Brief - Please transcribe only the lines from the one holding "算力总规模突破12.5万P，智算" through the final line of the data, both included, with no pictures.

Exercise materials -

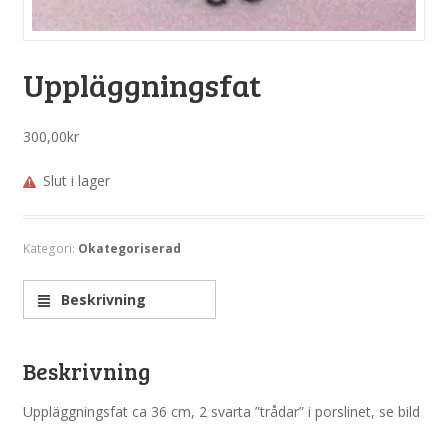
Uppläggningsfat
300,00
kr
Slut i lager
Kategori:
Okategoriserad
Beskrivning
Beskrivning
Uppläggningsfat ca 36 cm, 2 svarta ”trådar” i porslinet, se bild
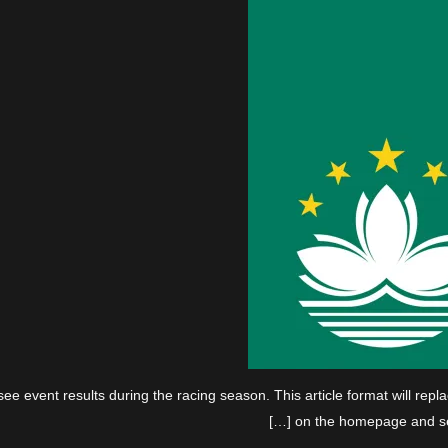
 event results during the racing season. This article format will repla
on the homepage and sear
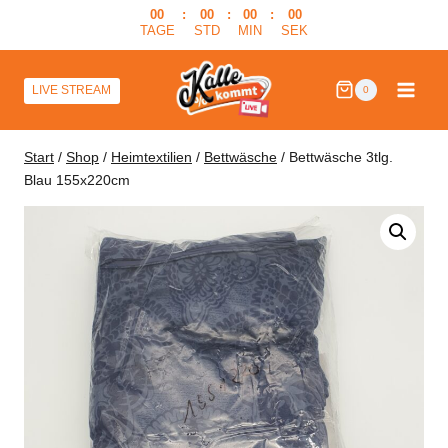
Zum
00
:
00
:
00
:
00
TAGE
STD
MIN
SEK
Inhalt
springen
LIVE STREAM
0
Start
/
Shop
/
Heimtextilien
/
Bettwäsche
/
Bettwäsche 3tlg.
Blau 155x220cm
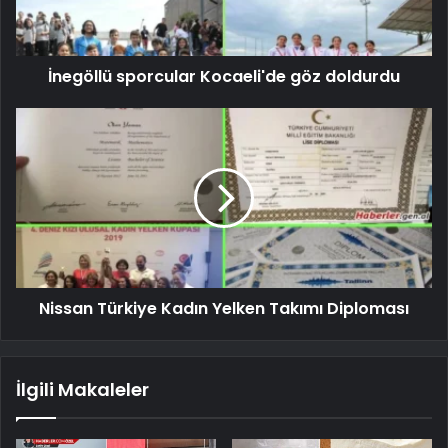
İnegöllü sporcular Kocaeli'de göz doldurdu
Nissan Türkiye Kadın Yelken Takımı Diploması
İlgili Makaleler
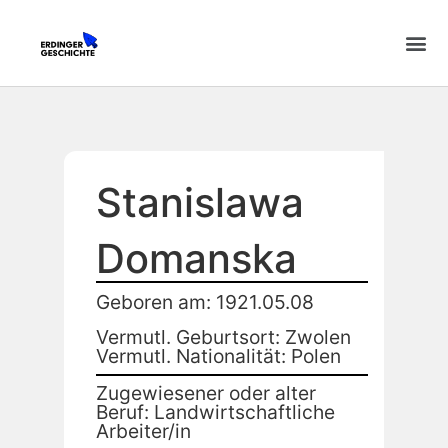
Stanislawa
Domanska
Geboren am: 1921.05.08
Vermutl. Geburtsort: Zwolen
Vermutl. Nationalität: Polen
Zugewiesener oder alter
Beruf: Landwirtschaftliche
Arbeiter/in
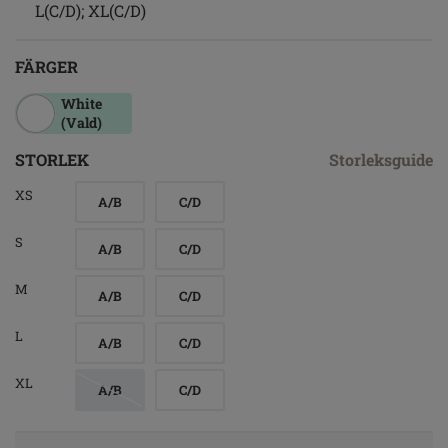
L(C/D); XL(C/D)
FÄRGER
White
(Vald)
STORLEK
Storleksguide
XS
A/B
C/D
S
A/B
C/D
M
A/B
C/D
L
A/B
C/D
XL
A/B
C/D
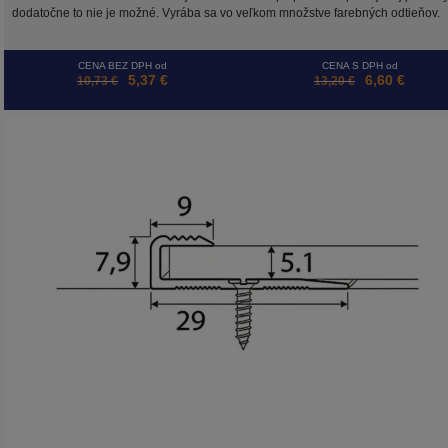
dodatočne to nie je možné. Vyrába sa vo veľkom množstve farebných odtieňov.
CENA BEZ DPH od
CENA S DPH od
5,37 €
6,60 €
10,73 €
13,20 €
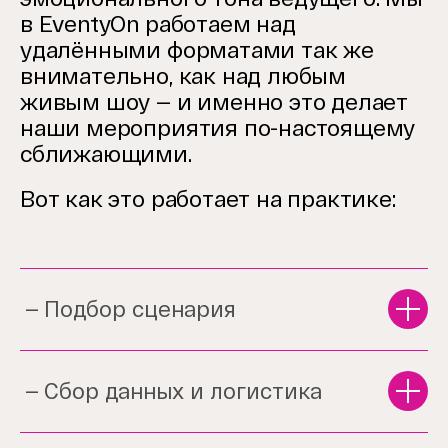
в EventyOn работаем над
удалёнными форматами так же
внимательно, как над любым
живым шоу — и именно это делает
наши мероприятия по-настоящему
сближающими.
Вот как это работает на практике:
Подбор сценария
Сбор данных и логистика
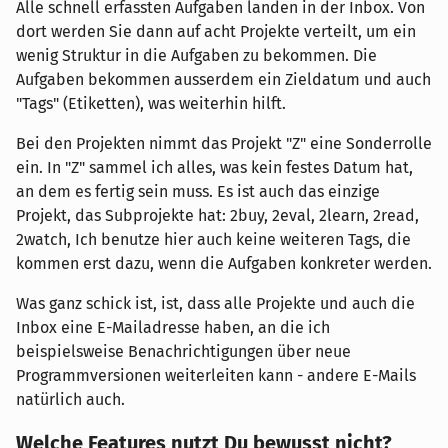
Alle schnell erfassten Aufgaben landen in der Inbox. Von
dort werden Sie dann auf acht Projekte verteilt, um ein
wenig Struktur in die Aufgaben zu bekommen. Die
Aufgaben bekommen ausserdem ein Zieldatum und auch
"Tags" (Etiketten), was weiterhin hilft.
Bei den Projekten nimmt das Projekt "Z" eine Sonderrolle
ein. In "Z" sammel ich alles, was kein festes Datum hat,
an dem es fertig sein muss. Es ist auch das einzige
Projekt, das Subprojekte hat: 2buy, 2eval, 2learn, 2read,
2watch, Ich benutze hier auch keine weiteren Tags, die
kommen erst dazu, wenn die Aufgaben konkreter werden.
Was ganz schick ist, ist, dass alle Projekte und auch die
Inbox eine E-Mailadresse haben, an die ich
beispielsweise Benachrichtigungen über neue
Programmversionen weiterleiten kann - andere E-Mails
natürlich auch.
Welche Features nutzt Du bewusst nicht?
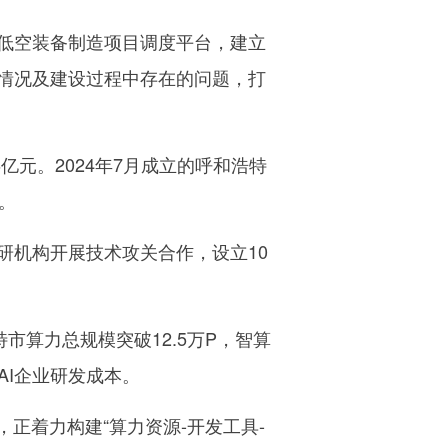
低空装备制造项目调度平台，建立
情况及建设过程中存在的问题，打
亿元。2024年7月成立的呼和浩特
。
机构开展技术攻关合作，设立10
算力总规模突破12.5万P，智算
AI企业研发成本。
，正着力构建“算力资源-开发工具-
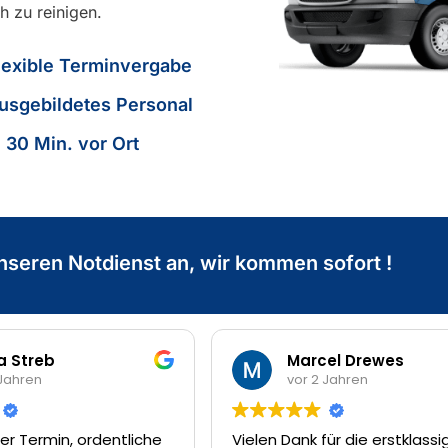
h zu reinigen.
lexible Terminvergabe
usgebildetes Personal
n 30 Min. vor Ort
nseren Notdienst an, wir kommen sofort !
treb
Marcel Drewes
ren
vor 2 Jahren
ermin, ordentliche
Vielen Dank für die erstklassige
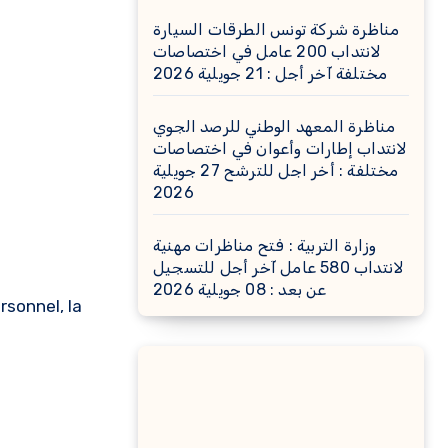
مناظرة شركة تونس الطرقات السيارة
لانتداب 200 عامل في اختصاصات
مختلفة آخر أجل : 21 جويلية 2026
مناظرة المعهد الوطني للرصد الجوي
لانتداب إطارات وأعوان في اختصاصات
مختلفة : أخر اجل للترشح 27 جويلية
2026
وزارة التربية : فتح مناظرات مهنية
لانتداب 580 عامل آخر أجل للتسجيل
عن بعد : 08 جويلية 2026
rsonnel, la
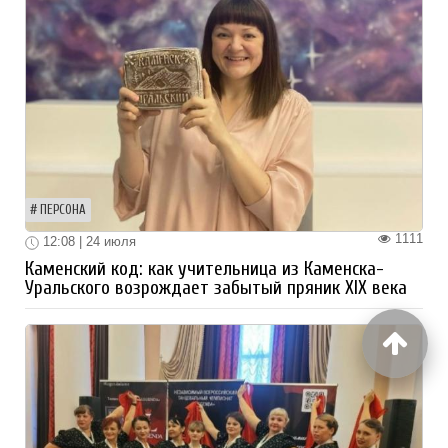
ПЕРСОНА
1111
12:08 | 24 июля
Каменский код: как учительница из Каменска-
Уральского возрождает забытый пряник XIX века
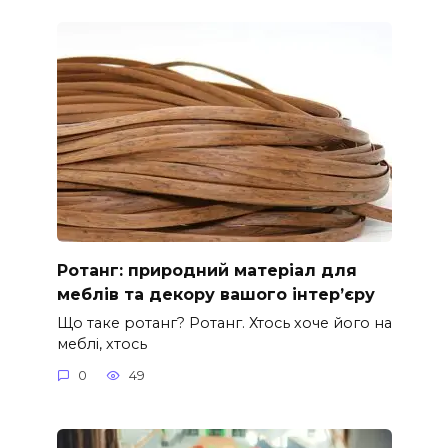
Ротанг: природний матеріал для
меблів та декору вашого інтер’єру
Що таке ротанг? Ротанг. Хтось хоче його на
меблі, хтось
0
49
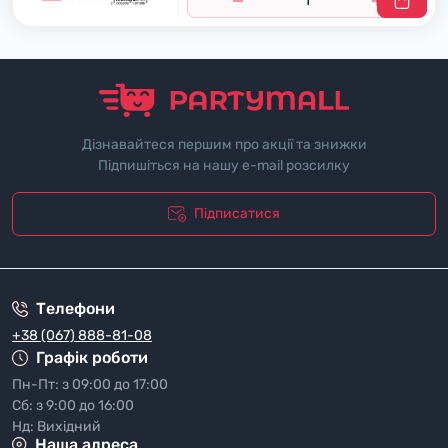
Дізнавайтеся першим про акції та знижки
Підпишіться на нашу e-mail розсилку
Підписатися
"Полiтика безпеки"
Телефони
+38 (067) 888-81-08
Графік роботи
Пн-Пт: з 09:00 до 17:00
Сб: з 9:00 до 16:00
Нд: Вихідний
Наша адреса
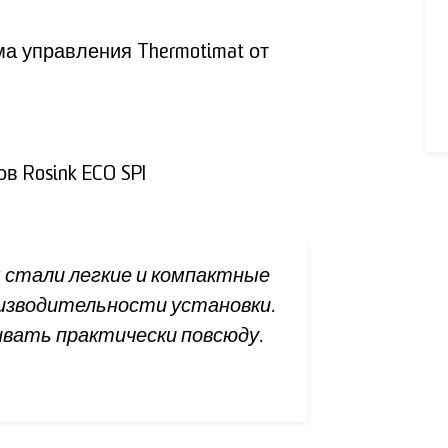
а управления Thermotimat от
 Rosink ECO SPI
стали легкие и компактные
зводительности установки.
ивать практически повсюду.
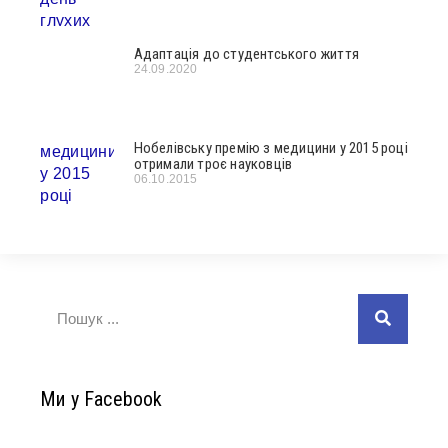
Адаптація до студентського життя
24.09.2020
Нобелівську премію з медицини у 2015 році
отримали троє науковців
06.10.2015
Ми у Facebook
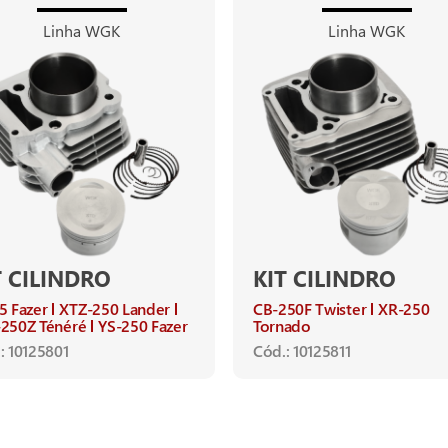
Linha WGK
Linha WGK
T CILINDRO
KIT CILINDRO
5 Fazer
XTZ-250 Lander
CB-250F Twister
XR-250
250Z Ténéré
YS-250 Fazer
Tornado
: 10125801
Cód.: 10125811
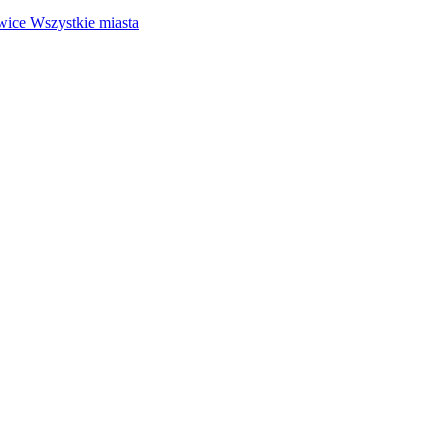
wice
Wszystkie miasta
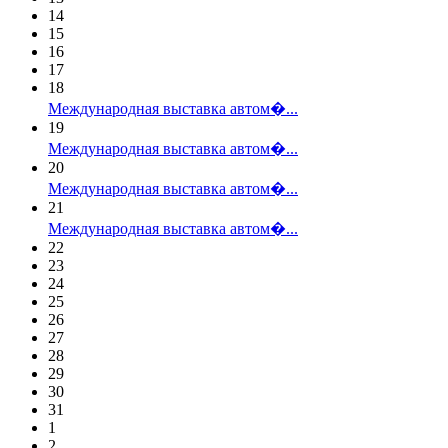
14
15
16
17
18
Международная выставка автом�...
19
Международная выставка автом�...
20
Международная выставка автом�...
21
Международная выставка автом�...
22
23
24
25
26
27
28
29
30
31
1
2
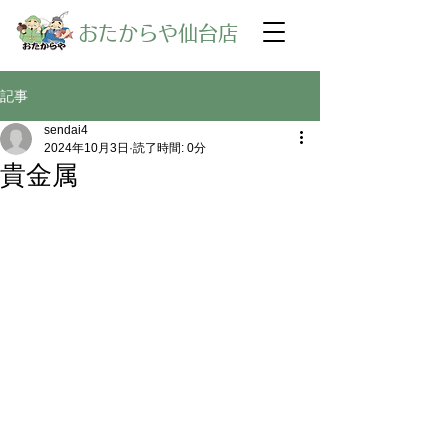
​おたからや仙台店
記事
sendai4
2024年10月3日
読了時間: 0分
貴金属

Task response -
算力总规模突破12.5万P，智算
AI企业研发成本。
，正着力构建“算力资源-开发工具-
h zu reinigen.
lexible Terminvergabe
usgebildetes Personal
n 30 Min. vor Ort
nseren Notdienst an, wir kommen sofort !
treb
Marcel Drewes
ren
vor 2 Jahren
ermin, ordentliche
Vielen Dank für die erstklassige
مناظرة شركة تونس الطرقات السيارة
لانتداب 200 عامل في اختصاصات
مختلفة آخر أجل : 21 جويلية 2026
مناظرة المعهد الوطني للرصد الجوي
لانتداب إطارات وأعوان في اختصاصات
مختلفة : أخر اجل للترشح 27 جويلية
2026
وزارة التربية : فتح مناظرات مهنية
لانتداب 580 عامل آخر أجل للتسجيل
عن بعد : 08 جويلية 2026
rsonnel, la
ПЕРСОНА
1111
12:08 | 24 июля
Каменский код: как учительница из Каменска-
Уральского возрождает забытый пряник XIX века
Ротанг: природний матеріал для
меблів та декору вашого інтер’єру
Що таке ротанг? Ротанг. Хтось хоче його на
меблі, хтось
0
49
Дізнавайтеся першим про акції та знижки
Підпишіться на нашу e-mail розсилку
Підписатися
"Полiтика безпеки"
Телефони
+38 (067) 888-81-08
Графік роботи
Пн-Пт: з 09:00 до 17:00
Сб: з 9:00 до 16:00
Нд: Вихідний
Наша адреса
а управления Thermotimat от
 Rosink ECO SPI
стали легкие и компактные
зводительности установки.
ивать практически повсюду.
Адаптація до студентського життя
24.09.2020
Нобелівську премію з медицини у 2015 році
отримали троє науковців
06.10.2015
Ми у Facebook
Linha WGK
Linha WGK
T CILINDRO
KIT CILINDRO
5 Fazer
XTZ-250 Lander
CB-250F Twister
XR-250
250Z Ténéré
YS-250 Fazer
Tornado
: 10125801
Cód.: 10125811
wice
Wszystkie miasta
14
15
16
17
18
Международная выставка автом�...
19
Международная выставка автом�...
20
Международная выставка автом�...
21
Международная выставка автом�...
22
23
24
25
26
27
28
29
30
31
1
2
​おたからや仙台店
記事
sendai4
2024年10月3日
読了時間: 0分
貴金属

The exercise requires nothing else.